Too many forgot the paradigmatic importance of Jesus. After all, do we not all agree that Christians claim to follow Jesus and not Paul? From the thirties to the eighties many NT scholars thought it was impossible to reconstruct Jesus’ life. Now, if one defines “biography” according to ancient historiography, leading experts conclude a biography of Jesus is possible.

Beginning in 1954, I became attracted to the novel ideas and perceptions in the Dead Sea Scrolls. The study of Semitics impressed me with a concept of time different from what I had learned. Time was trifurcated into fulfilled time and unfulfilled time, with a perception of the continuing activity of an act [esp. expressed through the participle that is not controlled by “past” and “future”]. Thus, the future could be “fulfilled time” and the past “unfulfilled time.” I found it odd that New Testament scholars had become obsessed with discerning if Jesus meant the Kingdom of God was present or only future. That is a myopic focus on Greek texts. Jesus had preached primarily in Aramaic and such distinctions of present and future would not be present. This example placards that West needs East.


Living intermittently, since 1968, in the Middle East helps me perceive that I have become one who lives both in the West and in the East. What defines the conflicts that highlight our news is not a clash defined primarily by land or even “religion;” it is a clash between East and West. The conflict is between two cultures. I once asked a revered Arab to be logical and consistent. I was rebuffed: “I will not think like a westerner.” Far too often we NT scholars have attempted to enter the New Testament world using the logic and philosophy of the Enlightenment.
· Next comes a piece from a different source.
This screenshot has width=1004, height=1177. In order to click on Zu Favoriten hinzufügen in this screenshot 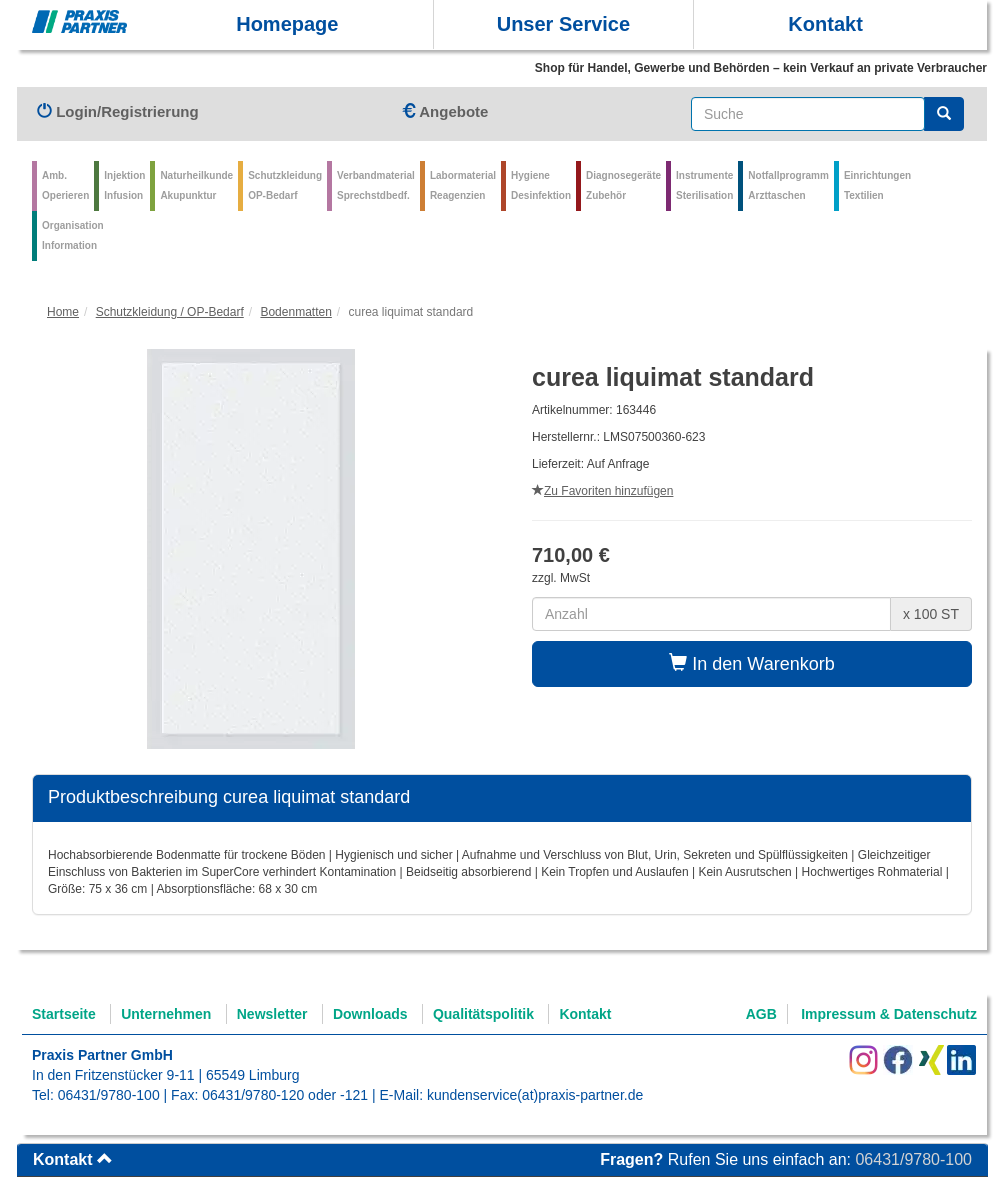, I will do `click(602, 491)`.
We New Testament scholars have a much more complex task that we thought. The Bible was written by Jews; with the exception of Luke and he may have been a diasporic Jew (he certainly knows complex Jewish sources and traditions). Too often we brought our cultural baggage to exegesis and exposition. We ignored how different were those who shape our texts.


The Form Critics taught us that we had the same life concerns as the ancients; we were to focus primarily on Jesus’ call for decision. The sociologists taught us that we cannot “go there;” that the ancients are very different. Archaeologists have reinforced the sociological sensitivities that should now inform all exegesis and exposition. In Jesus’ world, all slept in one bed; archaeological examinations of pre-70 homes in Nazareth, Capernaum, and Yotapata inform texts in which a patriarch awakes and finds his grandfather dead beside him. That phenomenon shaped humans sociologically and anthropologically. Mikvaot and stone vessels and the rules for purity in the 'Temple Scroll' emphasize that we do not easily fit into that ancient world.

If there is going to be promising advancement in biblical research we all need “the other.” West needs East. The same is also imperative if we are to have a future with values and hope – or are we leaving our grandchildren with a world in which most will deem the Bible a relic, terrorists define any outing, all are deeply in debt, and no one can possibly dream?